• Assignment:
From the records below, copy the lines that include "August".

• Supplied entries:
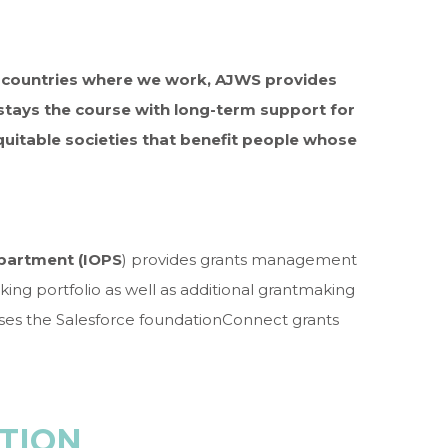
e countries where we work, AJWS provides
stays the course with long-term support for
uitable societies that benefit people whose
epartment (IOPS
) provides grants management
king portfolio as well as additional grantmaking
ses the Salesforce foundationConnect grants
TION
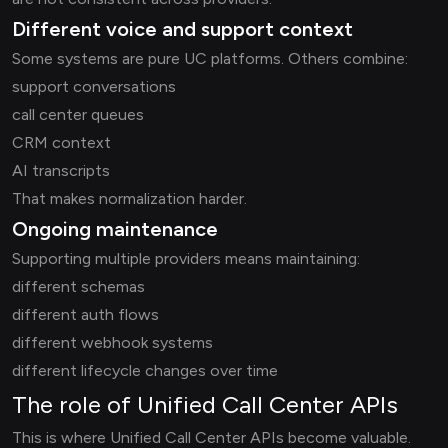
Different voice and support context
Some systems are pure UC platforms. Others combine:
support conversations
call center queues
CRM context
AI transcripts
That makes normalization harder.
Ongoing maintenance
Supporting multiple providers means maintaining:
different schemas
different auth flows
different webhook systems
different lifecycle changes over time
The role of Unified Call Center APIs
This is where Unified Call Center APIs become valuable.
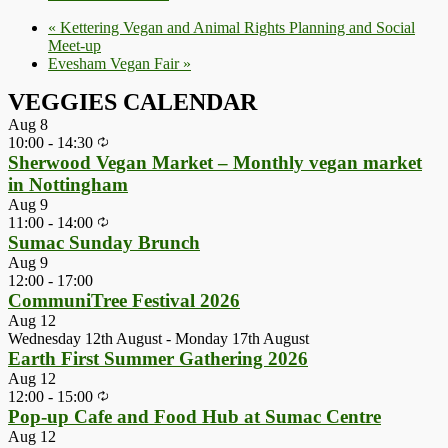
«
Kettering Vegan and Animal Rights Planning and Social
Meet-up
Evesham Vegan Fair
»
VEGGIES CALENDAR
Aug
8
10:00
-
14:30
Sherwood Vegan Market – Monthly vegan market
in Nottingham
Aug
9
11:00
-
14:00
Sumac Sunday Brunch
Aug
9
12:00
-
17:00
CommuniTree Festival 2026
Aug
12
Wednesday 12th August
-
Monday 17th August
Earth First Summer Gathering 2026
Aug
12
12:00
-
15:00
Pop-up Cafe and Food Hub at Sumac Centre
Aug
12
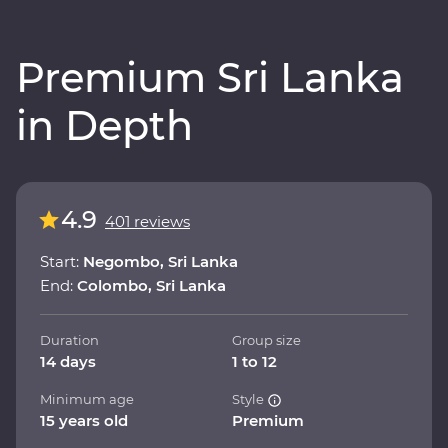
Premium Sri Lanka
in Depth
4.9
401 reviews
Start:
Negombo, Sri Lanka
End:
Colombo, Sri Lanka
Duration
Group size
14 days
1 to 12
Minimum age
Style
15 years old
Premium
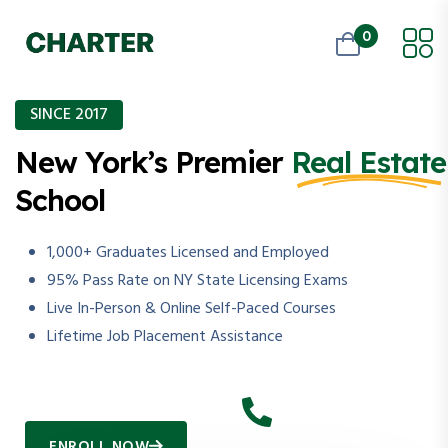
0
SINCE 2017
New York’s Premier
Real Estate
School
1,000+ Graduates Licensed and Employed
95% Pass Rate on NY State Licensing Exams
Live In-Person & Online Self-Paced Courses
Lifetime Job Placement Assistance
ENROLL NOW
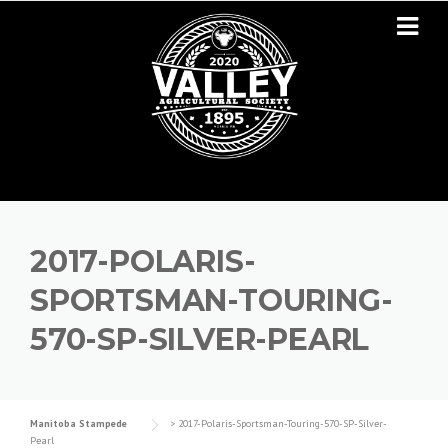
Skip to content
2017-POLARIS-
SPORTSMAN-TOURING-
570-SP-SILVER-PEARL
Manitoba Stampede
>
2017-Polaris-Sportsman-Touring-570-SP-Silver-
Pearl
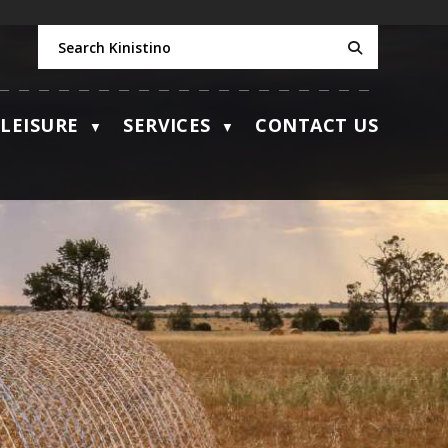
LEISURE
SERVICES
CONTACT US
▼
▼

• Result of this exercise:
Wednesday 12th August
Monday 17th August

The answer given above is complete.